[Start of Attachment]

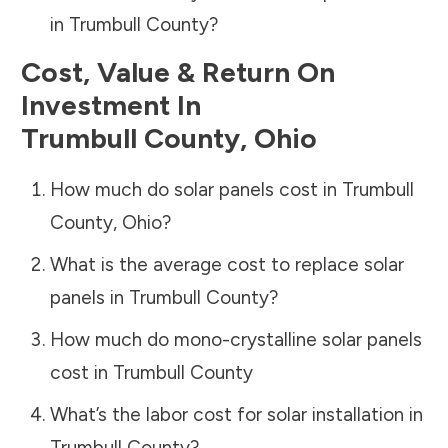
in
Trumbull County
?
Cost, Value & Return On
Investment In
Trumbull County
,
Ohio
How much do solar panels cost in
Trumbull
County
,
Ohio
?
What is the average cost to replace solar
panels in
Trumbull County
?
How much do mono-crystalline solar panels
cost in
Trumbull County
What’s the labor cost for solar installation in
Trumbull County
?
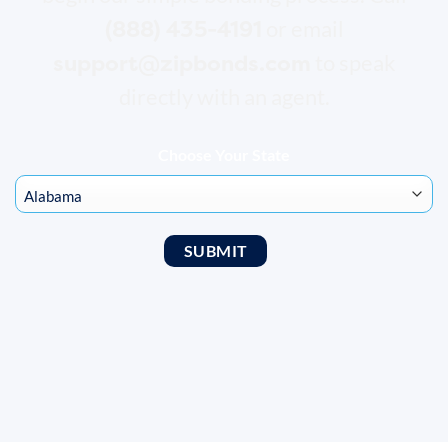
(888) 435-4191
or email
support@zipbonds.com
to speak
directly with an agent.
Choose Your State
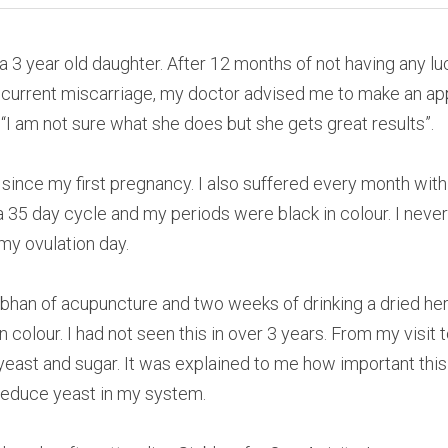
a 3 year old daughter. After 12 months of not having any lu
recurrent miscarriage, my doctor advised me to make an ap
I am not sure what she does but she gets great results”.
 since my first pregnancy. I also suffered every month with
 35 day cycle and my periods were black in colour. I neve
 my ovulation day.
iobhan of acupuncture and two weeks of drinking a dried herb
n colour. I had not seen this in over 3 years. From my visit 
l yeast and sugar. It was explained to me how important thi
reduce yeast in my system.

[End of Attachment]

WORK REQUEST: Look through the records and copy every line that has the word "yeast".

ANSWER AREA:
l yeast and sugar. It was explained to me how important thi
reduce yeast in my system.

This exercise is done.